▶ [Records provided]
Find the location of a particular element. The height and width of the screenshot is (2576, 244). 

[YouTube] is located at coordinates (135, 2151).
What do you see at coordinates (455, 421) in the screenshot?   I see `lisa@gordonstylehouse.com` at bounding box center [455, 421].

* * *

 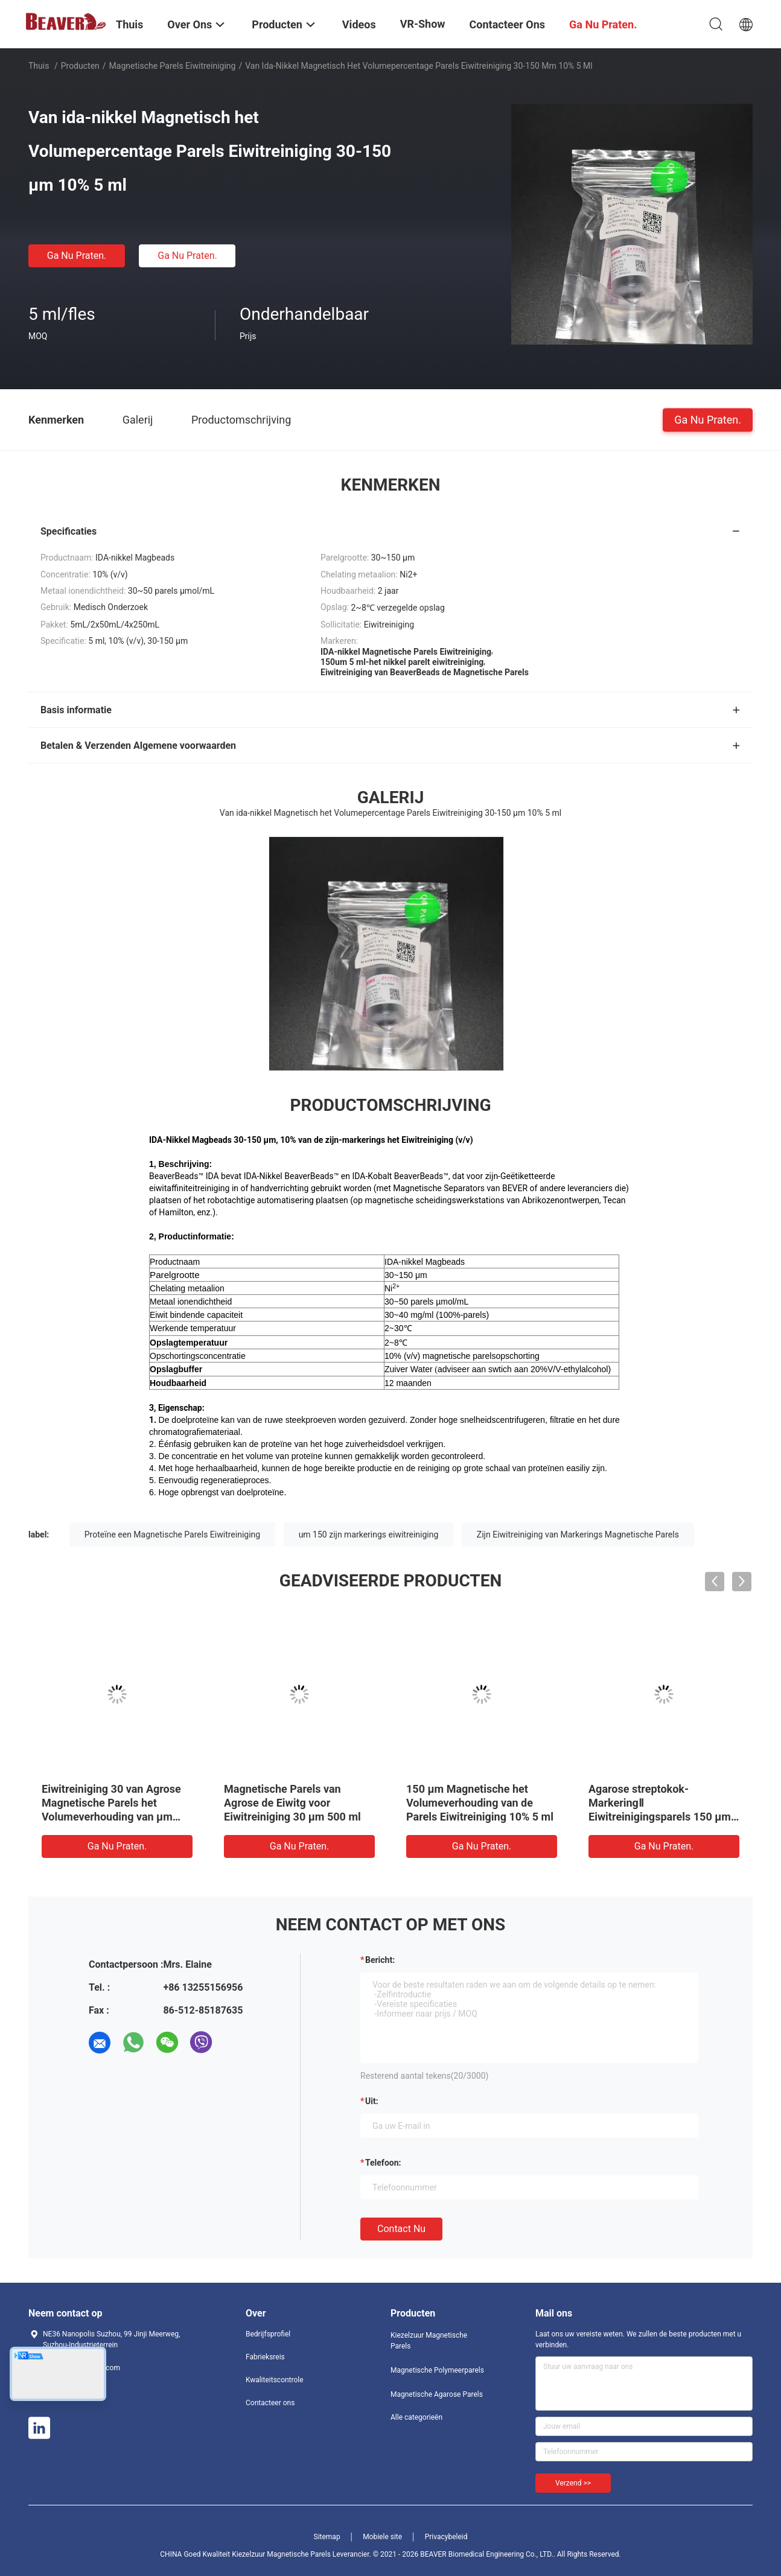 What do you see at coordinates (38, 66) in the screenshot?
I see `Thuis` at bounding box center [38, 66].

▶ [Assignment]
Please output exactly the lines between the one holding "Find the location" and the one holding "What do you see at coordinates (455, 421)" in the records above, inclusive, and nothing more.

▶ [Reply to the task]
Find the location of a particular element. The height and width of the screenshot is (2576, 244). 

[YouTube] is located at coordinates (135, 2151).
What do you see at coordinates (455, 421) in the screenshot?   I see `lisa@gordonstylehouse.com` at bounding box center [455, 421].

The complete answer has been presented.